# What To Try Next



## Robert Howes (19/6/14)

This topic/question has probably been discussed hundreds of times but I want to try some new flavours so here goes and without spamming names and brands I do have to use them so the experts in here can see what I enjoy and why and vice versa 
My go to flavour is Vapour Mountain’s Menthol Ice 18mg it seems thicker than most other juices and has all the components in flavour I enjoy, a nice warm draw and a good throat hit without feeling like your throat just got hit with sandpaper.
I have been trying other flavours. Various brands in banana (VK), pineapple (VM) choc mint (VM) smooth tobacco (VK) menthol (VP) twisp flavours and liqua flavours. Although the pineapple and choc mint have that smooth hit the flavour just doesn’t do it for me and both taste a lot better with a % of menthol ice added. The banana (VK) taste burnt no matter the voltage or wattage setting. The twisp are watery in appearance, taste, mg and hit ratings. The VK Menthol is nice but its to spearminty. There is a big gap between my goto juice and send place which so far is VK smooth tobacco (normally mixed with menthol ice). The twisp berry flavour tatse nice but everything else about it sucks.
In the beginning I had some English Tobacoo juice which I spilt all over myself and took a good 24 hours to get rid of the smell so anything that resembles it will remain in the bottle, I will probably get shot for it because many love it but VM4 is just like the English tobacco and I just can’t bear the smell.

With the above in mind the question is……what to try next? There are so many options out there and so many manufacturers I could literally spend a small fortune to find 2 or 3 that I could Vape a full 5ml and enjoy.


----------



## Rob Fisher (19/6/14)

Ahhhh another Vapour Mountain Menthol Ice boy! It's a very hard to beat juice...

Have you tried adding some of the Vapour Mountain concentrates to the Menthol Ice? My all-time favourite is adding coconut to it but I’m about to start trying all the concentrates now.

I have come to the conclusion that I will only Vape Menthol Ice and adding different concentrates to the already perfect juice could be an exciting journey!

Reactions: Like 1


----------



## Riaz (19/6/14)

hi @Robert Howes 

unfortunately this is the life of many vapers LOL- trying to find that perfect juice.

what is good for one might not be good to anyone else, taste is subjective.
as for what to try next, it seems you have explored the 'local' juices, maybe time to move on to some of the premium juices, like this from VM or maybe some of subohmvapor juices


----------



## crack2483 (19/6/14)

Bacon. Try it!



Disclaimer: I have no experience with it. Just throwing it out there as a completely different option 

Sent from my SM-N9005 using Tapatalk

Reactions: Funny 1


----------



## Robert Howes (19/6/14)

Rob, where do you find the concentrates?


----------



## yuganp (19/6/14)

Have you tried Matterhorn Menthol from Craft Vapour?

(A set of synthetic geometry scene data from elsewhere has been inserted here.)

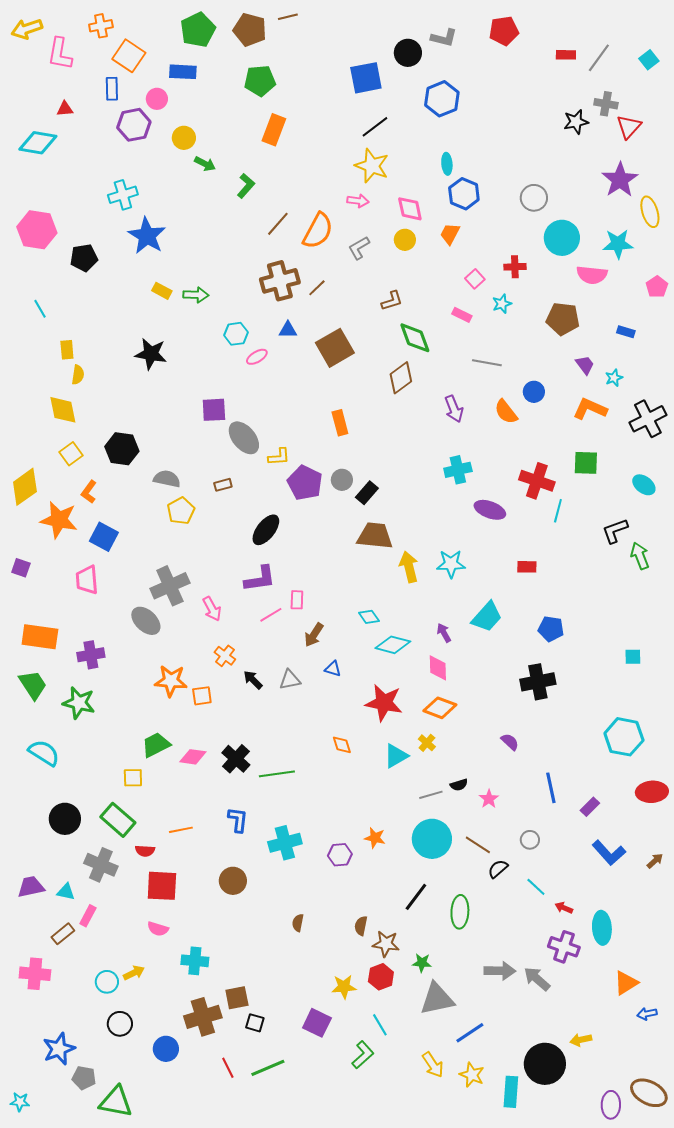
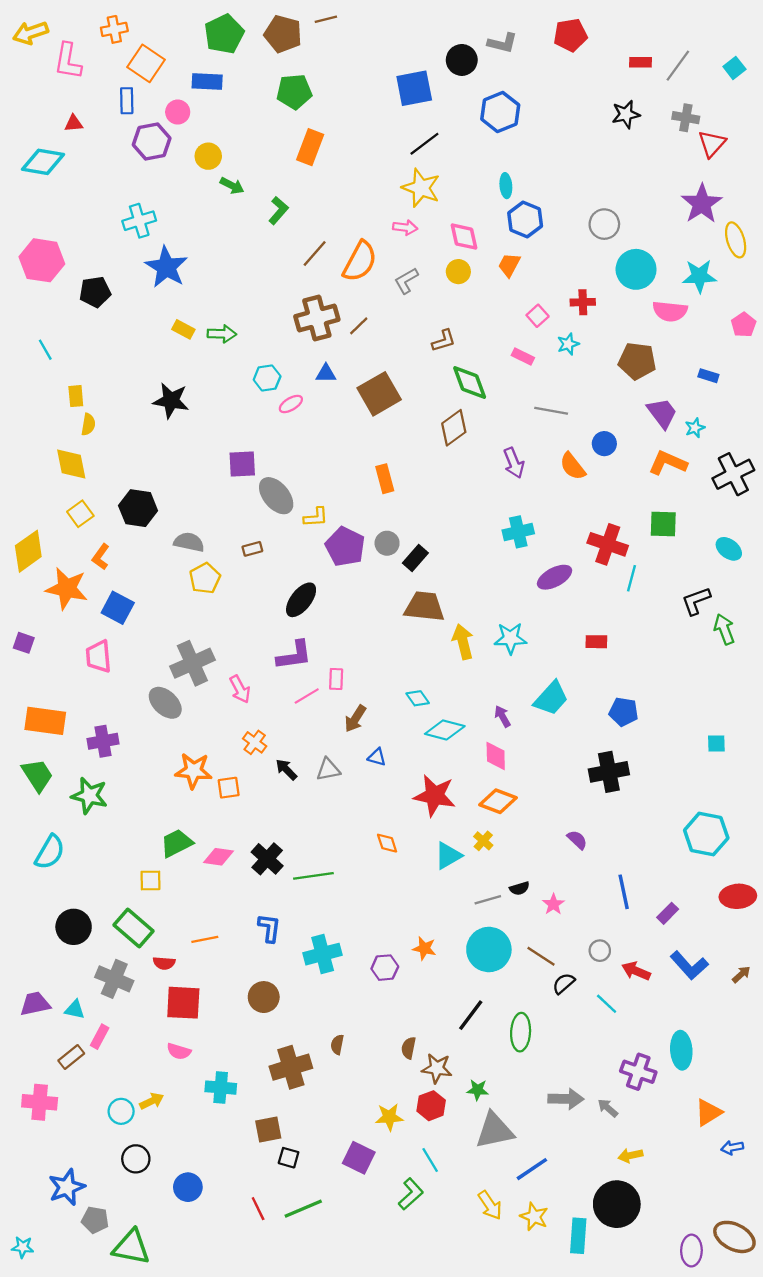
black star: (576, 122) -> (626, 114), moved
purple trapezoid: (585, 365) -> (662, 413), size x1.4
purple ellipse: (490, 510) -> (555, 577), turned -48
cyan semicircle: (44, 753) -> (50, 852), turned 88
red arrow: (564, 908) -> (636, 971), moved, size x1.4
gray arrow: (537, 979) -> (608, 1108), size x0.7
brown cross: (203, 1017) -> (291, 1067), moved
yellow arrow: (581, 1040) -> (630, 1155), moved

VM Menthol ice and Matterhorn Menthol are my favourite methol flavours. Tried other ones but did not like the taste.

Also try adding some of the above flavours to fruit/tobacco flavours. Gives a nice variety to it.


----------



## Robert Howes (19/6/14)

Thanks yuganp. Craft Vapour is now on the radar and are local. I wonder if you can collect.


----------



## johan (19/6/14)

I bought some CV Matterhorn Menthol at the vapemeet with the intention to change all my k@# e-liquid in something vapable. On its own its a very nice, yet POTENT menthol.


----------



## Rob Fisher (19/6/14)

Robert Howes said:


> Rob, where do you find the concentrates?


 
Just email @Oupa with your order. The list of concentrates are here...

http://www.ecigssa.co.za/threads/vapour-mountain-premium-e-liquid-and-diy-mixing-kits.70/


----------



## Snape of Vape (19/6/14)

@Robert Howes I've had the same issue, I still have many bottles stacked somewhere with concetrates and different flavours and things in them. 

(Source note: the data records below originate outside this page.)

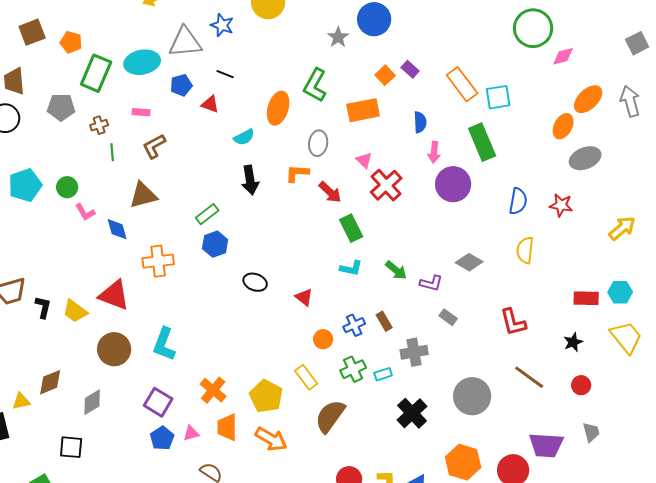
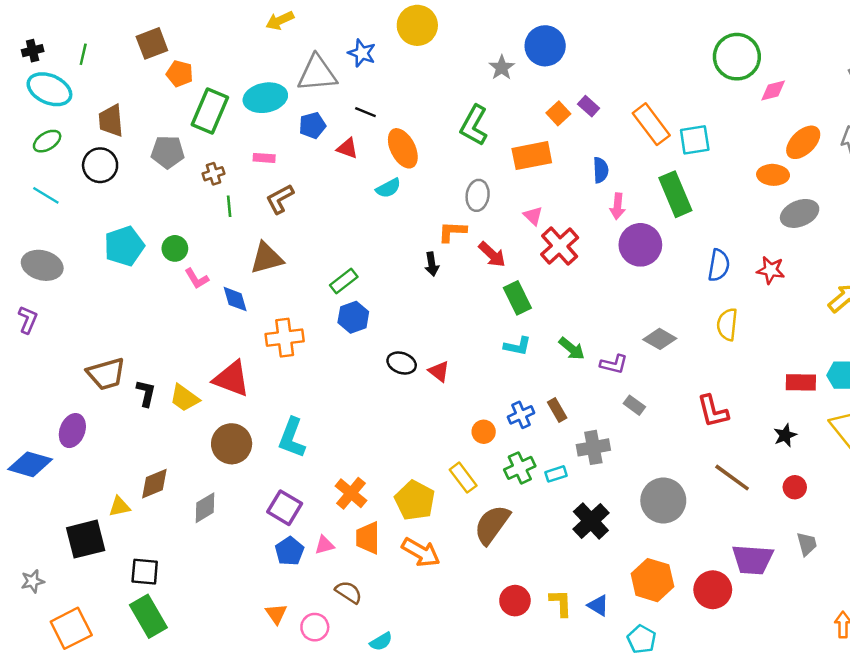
brown square: (32, 32) -> (152, 43), moved
orange ellipse: (278, 108) -> (403, 148), moved, turned -44
orange ellipse: (563, 126) -> (773, 175), turned 65
black arrow: (250, 180) -> (432, 264), moved, size x0.7
red triangle: (304, 297) -> (439, 371), moved
black square: (71, 447) -> (145, 572), moved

I've ended up now getting a Zamplebox. It's a subscription service that you can get for a month only if you feel like it, or have it sent every month. I've been really happy with it so far and I've been able to try different flavours from what I would have thought of getting this side.

Reactions: Like 1


----------



## 6ghost9 (6/7/14)

Are u still buying the Zamplebox? Is it worth it? I am thinking of getting one


----------



## Snape of Vape (7/7/14)

@6ghost9 as mention in the Zamplebox topic, I'm still buying it yes. Worth every cent in my opinion as I used to buy different juices and diy mixes all the time to try different flavors. 

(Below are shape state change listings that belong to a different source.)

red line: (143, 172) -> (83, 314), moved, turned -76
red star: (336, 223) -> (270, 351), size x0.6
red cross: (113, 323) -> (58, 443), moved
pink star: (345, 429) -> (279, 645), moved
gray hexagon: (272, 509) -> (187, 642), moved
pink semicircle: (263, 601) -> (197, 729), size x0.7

Great combinations in the box and international juices that you most likely won't be able to get locally.


----------



## 6ghost9 (7/7/14)

You have already sold me on the Zamplebox trust me! I just gotta wait till payday then its signup for me! But at the moment I am trying out Vape kings Menthol, Cherry Menthol and Vape Elixir Awesomesauce. And let me tell you guys I am not at all dissapointed! But next I want to get a few things from Charlies Vape shop. Namely some High Voltage, Space Jam and Uncle Junks eliquid. These have been so appealing to me but I never had money for it. But I got a job and this month is my first real paycheck so let the vape rain!!!

Reactions: Like 2


----------



## Tom (7/7/14)

6ghost9 said:


> You have already sold me on the Zamplebox trust me! I just gotta wait till payday then its signup for me! But at the moment I am trying out Vape kings Menthol, Cherry Menthol and Vape Elixir Awesomesauce. And let me tell you guys I am not at all dissapointed! But next I want to get a few things from Charlies Vape shop. Namely some High Voltage, Space Jam and Uncle Junks eliquid. These have been so appealing to me but I never had money for it. But I got a job and this month is my first real paycheck so let the vape rain!!!


Is uncle junk already available? If so... then I am surprised that there is no mentioning anywhere on this forum. I read quite a few good comments in other forums about that brand.


----------